Our hypothesis is supported by predictions that, the AI industry’s revenue will reach $1.2 trillion by the end of this year, up 70% from a year ago. Further, AI-derived business value is expected to reach $3.9 trillion by 2022. We have also factored in observations of three main themes over the last decade; compute power, data and sophisticated developer tools.
The trendsMore compute power: Easy access to elastic compute power, and public clouds have empowered developers, enterprises and tool creators to quickly run heavier analysis workloads, through parallelization. According to IDC, cloud-based infrastructure spends will reach 60% of all IT infrastructure by 2020.
More data: Improved processing power will see digital leaders investing in better collection and utilization of data - 90% of the world’s data was created last year but, utilization is at 1%. It’s slated to grow to 3% or 4% by 2020
Integration and distribution of systems: The integration of disconnected systems using APIs coupled with microservices pattern enables the distribution of previously monolithic systems. This leads to a powerful mix that leverages tools and processes (required for software development) composed of multiple systems, running in different places.
The software creation process consists of 3 phases. They can be further split into nine different task categories. Interestingly, only some of these categories have seen more investment in AI-powered tooling than others. In the course of this article, let’s discuss some of the instances where AI will assist technologists in software development by taking over data analysis and prediction capabilities. Such an evolution will permit technologists to have more time to focus on judgment and creativity related tasks that machines can’t take on.
There is an increasing presence for what we call Intelligent Development Tools. We believe this turn of events is because of the three themes, and the growing clout of developers, that have caused dozens of startups to offer developer-focused services such as automated refactoring, testing, and code generation. The evolution of these tools can be compartmentalized into three levels of sophistication.
The levels of sophisticationThe first focuses on the automation of manual tasks that increase reliability and efficiency of software creation. For example, the test automation reduced cycle time through parallelizing which shortened feedback loops. The deployment automation improved reliability using repeatable scripts. However, it’s still been humans who analyzed and acted on the feedback.
The next level of sophistication covers tools that permitted machines to take decisions based on fixed rules. Auto-scaling infrastructure is a good example of this. Machines can now determine the required compute power to service loads being handled by an application, while humans configured the bounds and steps that the compute power could scale.
The final level of sophistication will enable machines to evolve without human intervention - analyzing data and learning from it, and empower tools to mutate or augment rules that allow them to take increasingly complex decisions. We wanted to share a few ideas of how AI can augment the software development cycle.
The software development cycleOne of the most common approaches to building AI use cases is leveraging the neural network; a computer system modeled on the human brain and nervous system. The popular approach involves developing a single algorithm that encompasses the intermediate processing steps of multiple neural net layers, leading to direct output from the input data. This process is successful and provides very good results when large samples of labeled data are available. The challenge with this method is that the internal processing of learning is not clearly explainable and sometimes gets difficult to troubleshoot for accuracy.

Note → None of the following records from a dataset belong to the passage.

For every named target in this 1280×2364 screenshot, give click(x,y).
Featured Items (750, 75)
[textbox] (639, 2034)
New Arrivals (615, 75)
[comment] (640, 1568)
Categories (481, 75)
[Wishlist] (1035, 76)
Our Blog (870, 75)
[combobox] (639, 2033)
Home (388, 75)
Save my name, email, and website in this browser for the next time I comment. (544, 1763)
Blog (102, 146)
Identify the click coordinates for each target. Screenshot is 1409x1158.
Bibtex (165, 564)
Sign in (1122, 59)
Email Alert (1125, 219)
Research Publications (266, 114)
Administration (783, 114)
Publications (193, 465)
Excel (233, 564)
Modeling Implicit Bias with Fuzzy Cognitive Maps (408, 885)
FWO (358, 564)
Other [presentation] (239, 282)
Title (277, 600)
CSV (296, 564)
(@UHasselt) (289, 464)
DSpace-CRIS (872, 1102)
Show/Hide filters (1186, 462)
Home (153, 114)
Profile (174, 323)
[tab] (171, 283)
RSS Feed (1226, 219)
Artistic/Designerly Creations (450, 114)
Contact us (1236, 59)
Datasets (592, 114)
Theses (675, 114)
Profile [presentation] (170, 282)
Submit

AI assistanceIdeation augmented: Take the example of an e-commerce website. Here, people analyze data to find where users drop-off during an ordering funnel and come up with ideas to improve conversion. In the future, we could have machines that blend usage analytics with performance data to derive if slow transactions are the cause for drop-offs. Additionally, these machines could also identify faulty code that when fixed, will improve performance.
Testing augmented: Writing tests for legacy systems, even with documentation, is very hard. Automated test creation tools that leverage AI to map out the application’s functionality, using usage and code analytics, allow teams to quickly build a safety net around such legacy systems. This allows technologists to make changes without breaking existing functionality.
Maintenance augmented: A large part of maintenance-related costs today is spent on managing redundant features. Identification of these redundancies is a complex, error-prone process because people have to correlate data with multiple sources. Allowing AI tools to take up this role of connecting and referencing data across sources will automate marking of unessential features and associated code.
Given the nature of evolution in the dynamic software development world, here’s our recommendation for how to prepare and focus efforts -
- Recognize and leverage elastic infrastructure which ensures the ability to add and remove resources ‘on the go’ to handle the load variation
- Equip your teams to strategically collect and process data, an invaluable asset whose volume will only increase given the prevalence of emerging tech like voice, gesture, etc.
- Include a stream within investment strategies that grow AI assisted software creation - rule-based intelligent tools and self-learning tools.